1. A compression torsion molding apparatus for processing a processing material by a 1 st die and a 2 nd die which are opposed to each other, the compression torsion molding apparatus comprising:

a sliding part having a 1 st hydraulic chamber, sliding according to the change of the internal pressure of the 1 st hydraulic chamber, and moving the 1 st die in the axial direction;

the rotary workbench is provided with the 2 nd die;

a table support portion provided on the opposite side of the 2 nd die with the rotary table therebetween along the axial direction;

a rotary bearing which rotatably supports the rotary table with respect to the table support portion and receives a force acting on the rotary table in a direction from the 2 nd die toward the rotary table; and

and a 2 nd hydraulic chamber provided between the rotary table and the table support part and communicating with the 1 st hydraulic chamber.
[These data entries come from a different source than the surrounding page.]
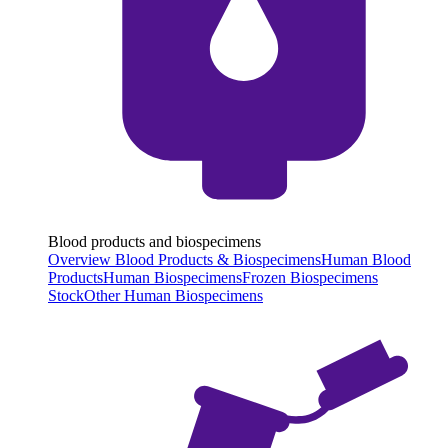
Blood products and biospecimens
Overview Blood Products & Biospecimens
Human Blood
Products
Human Biospecimens
Frozen Biospecimens
Stock
Other Human Biospecimens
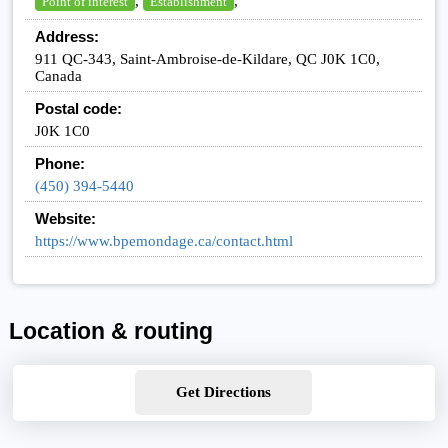
,
,
Point of interest
Establishment
Address:
911 QC-343, Saint-Ambroise-de-Kildare, QC J0K 1C0,
Canada
Postal code:
J0K 1C0
Phone:
(450) 394-5440
Website:
https://www.bpemondage.ca/contact.html
Location & routing
Get Directions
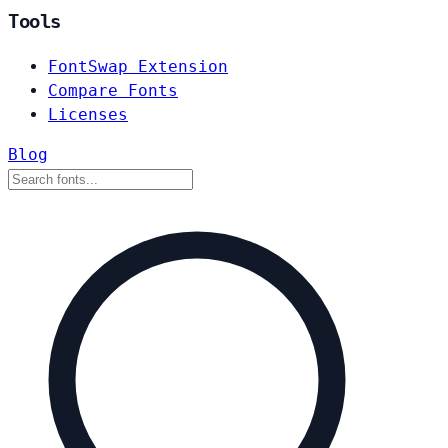
Tools
FontSwap Extension
Compare Fonts
Licenses
Blog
2. The compression torsion molding apparatus according to claim 1,

the rotary bearing is disposed inside the 2 nd hydraulic chamber.

3. The compression torsion molding apparatus according to claim 1 or 2,

the apparatus further includes a rotation mechanism for controlling rotation of the rotary table.

4. The compression torsion molding apparatus according to claim 3,

the rotating mechanism comprises a rotary bearing with an outer ring arranged on the rotating workbench and provided with external teeth.